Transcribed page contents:
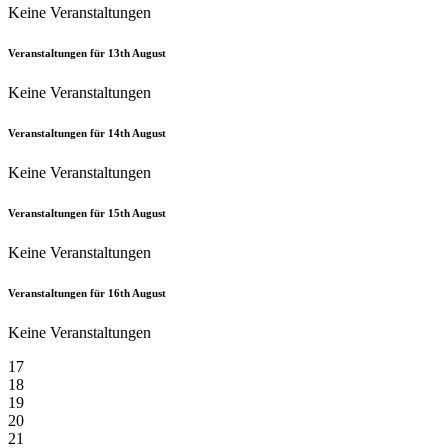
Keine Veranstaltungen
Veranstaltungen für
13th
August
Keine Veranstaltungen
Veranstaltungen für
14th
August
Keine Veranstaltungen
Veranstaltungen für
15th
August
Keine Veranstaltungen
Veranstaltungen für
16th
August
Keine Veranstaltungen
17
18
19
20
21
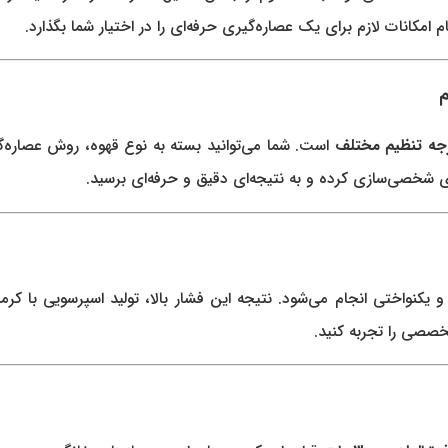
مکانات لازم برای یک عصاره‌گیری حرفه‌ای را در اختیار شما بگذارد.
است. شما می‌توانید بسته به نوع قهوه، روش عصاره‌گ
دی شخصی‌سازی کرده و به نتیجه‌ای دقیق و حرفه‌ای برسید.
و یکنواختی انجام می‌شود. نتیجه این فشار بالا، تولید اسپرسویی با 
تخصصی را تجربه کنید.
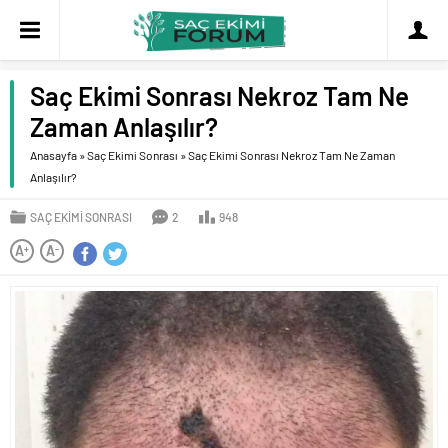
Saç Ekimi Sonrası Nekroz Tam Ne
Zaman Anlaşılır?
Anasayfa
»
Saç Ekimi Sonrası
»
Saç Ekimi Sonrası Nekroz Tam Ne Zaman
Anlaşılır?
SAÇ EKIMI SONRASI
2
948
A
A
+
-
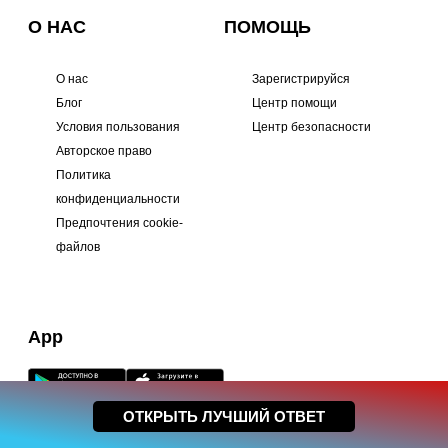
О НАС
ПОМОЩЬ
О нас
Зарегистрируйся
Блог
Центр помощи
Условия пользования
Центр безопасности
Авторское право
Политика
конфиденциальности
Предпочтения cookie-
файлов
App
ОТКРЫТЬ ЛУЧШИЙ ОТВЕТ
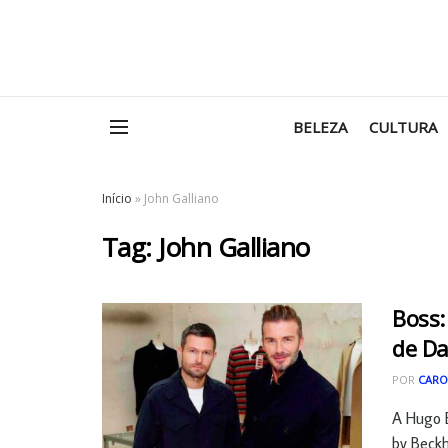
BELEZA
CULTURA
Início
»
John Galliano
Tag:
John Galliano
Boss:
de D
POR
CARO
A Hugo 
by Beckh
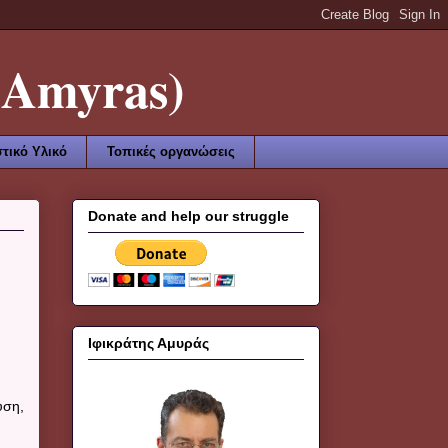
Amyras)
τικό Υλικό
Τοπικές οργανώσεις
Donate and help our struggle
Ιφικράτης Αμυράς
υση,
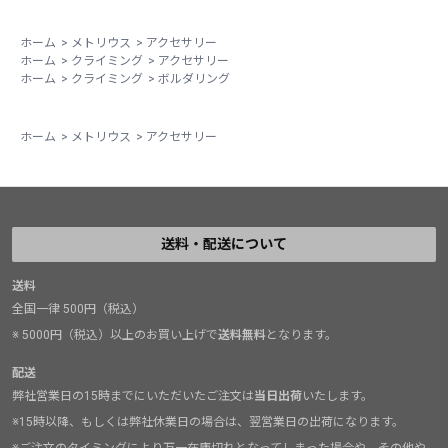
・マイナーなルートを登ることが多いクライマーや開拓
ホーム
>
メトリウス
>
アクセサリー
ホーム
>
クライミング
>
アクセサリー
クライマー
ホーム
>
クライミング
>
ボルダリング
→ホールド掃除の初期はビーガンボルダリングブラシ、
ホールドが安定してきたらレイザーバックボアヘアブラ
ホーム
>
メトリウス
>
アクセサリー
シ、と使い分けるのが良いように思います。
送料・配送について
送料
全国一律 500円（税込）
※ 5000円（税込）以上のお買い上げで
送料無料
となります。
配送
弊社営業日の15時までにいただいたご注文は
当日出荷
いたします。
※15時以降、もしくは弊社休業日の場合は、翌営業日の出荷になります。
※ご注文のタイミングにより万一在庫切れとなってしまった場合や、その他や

TO DO: On how many lines of the data does "حرفه" appear? Give only that number.

ANSWER TO THIS PROBLEM: 2